Working data Block Start

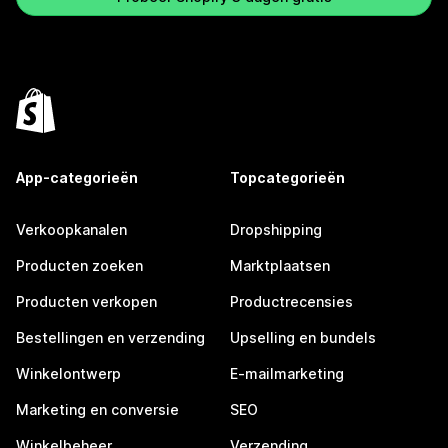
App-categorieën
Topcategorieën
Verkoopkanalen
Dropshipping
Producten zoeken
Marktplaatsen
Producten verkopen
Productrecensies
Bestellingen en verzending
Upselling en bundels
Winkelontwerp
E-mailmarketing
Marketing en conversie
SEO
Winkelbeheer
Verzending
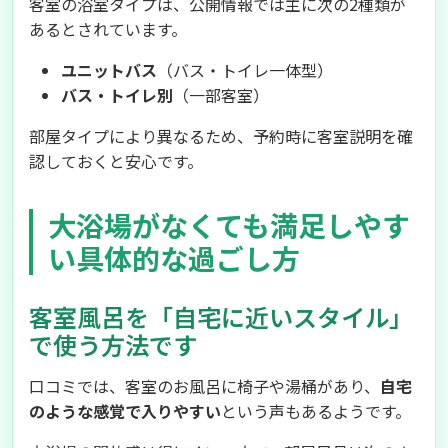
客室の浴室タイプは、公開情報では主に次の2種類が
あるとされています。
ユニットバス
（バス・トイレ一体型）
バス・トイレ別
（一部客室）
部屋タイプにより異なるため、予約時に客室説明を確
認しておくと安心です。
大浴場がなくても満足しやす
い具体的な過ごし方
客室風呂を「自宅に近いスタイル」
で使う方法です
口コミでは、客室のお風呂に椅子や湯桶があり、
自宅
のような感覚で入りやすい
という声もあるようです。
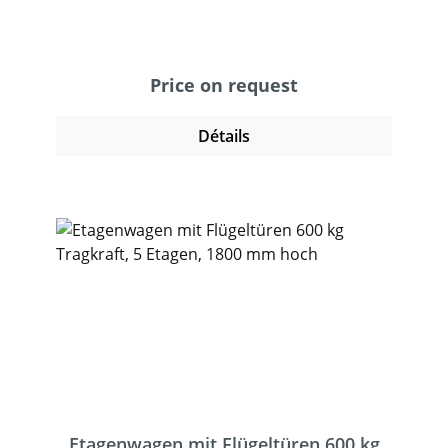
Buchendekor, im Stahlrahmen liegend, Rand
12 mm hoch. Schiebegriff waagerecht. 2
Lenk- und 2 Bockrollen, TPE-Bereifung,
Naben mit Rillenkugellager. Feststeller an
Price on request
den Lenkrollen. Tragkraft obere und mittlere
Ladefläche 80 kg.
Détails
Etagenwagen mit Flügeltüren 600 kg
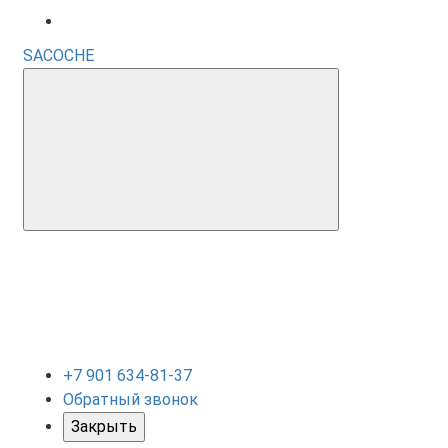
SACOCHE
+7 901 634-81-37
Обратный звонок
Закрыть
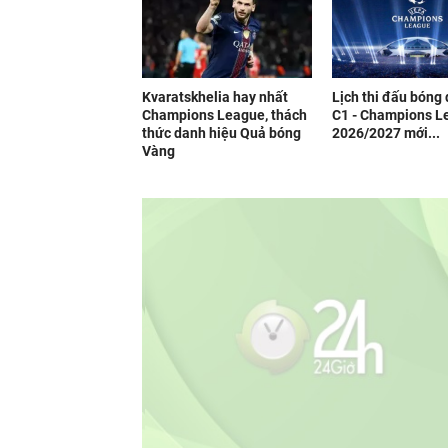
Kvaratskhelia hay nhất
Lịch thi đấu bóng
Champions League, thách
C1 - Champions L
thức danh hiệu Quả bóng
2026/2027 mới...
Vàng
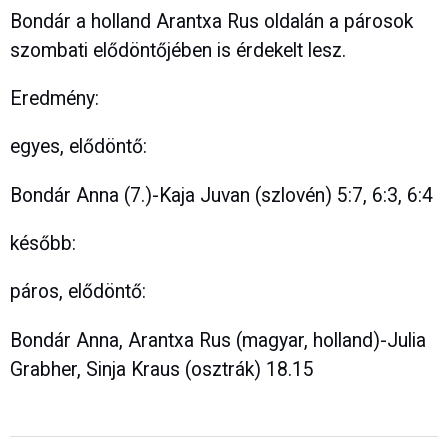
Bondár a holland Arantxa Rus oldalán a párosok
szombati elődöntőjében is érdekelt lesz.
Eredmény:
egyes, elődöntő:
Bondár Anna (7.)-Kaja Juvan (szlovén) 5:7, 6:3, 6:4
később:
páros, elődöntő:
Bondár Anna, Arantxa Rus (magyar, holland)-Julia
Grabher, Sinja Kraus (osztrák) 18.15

Working data Block End

◆ Task instructions:
With the pictures omitted, write out exactly the lines from the one that contains "認しておくと安心です。" through the final line of the material above, both ends included.

◆ Problem solution:
認しておくと安心です。
大浴場がなくても満足しやす
い具体的な過ごし方
客室風呂を「自宅に近いスタイル」
で使う方法です
口コミでは、客室のお風呂に椅子や湯桶があり、
自宅
のような感覚で入りやすい
という声もあるようです。
Buchendekor, im Stahlrahmen liegend, Rand
12 mm hoch. Schiebegriff waagerecht. 2
Lenk- und 2 Bockrollen, TPE-Bereifung,
Naben mit Rillenkugellager. Feststeller an
Price on request
den Lenkrollen. Tragkraft obere und mittlere
Ladefläche 80 kg.
Détails
Etagenwagen mit Flügeltüren 600 kg
SACOCHE
+7 901 634-81-37
Обратный звонок
Закрыть
Kvaratskhelia hay nhất
Lịch thi đấu bóng
Champions League, thách
C1 - Champions L
thức danh hiệu Quả bóng
2026/2027 mới...
Vàng
Bondár a holland Arantxa Rus oldalán a párosok
szombati elődöntőjében is érdekelt lesz.
Eredmény:
egyes, elődöntő:
Bondár Anna (7.)-Kaja Juvan (szlovén) 5:7, 6:3, 6:4
később:
páros, elődöntő:
Bondár Anna, Arantxa Rus (magyar, holland)-Julia
Grabher, Sinja Kraus (osztrák) 18.15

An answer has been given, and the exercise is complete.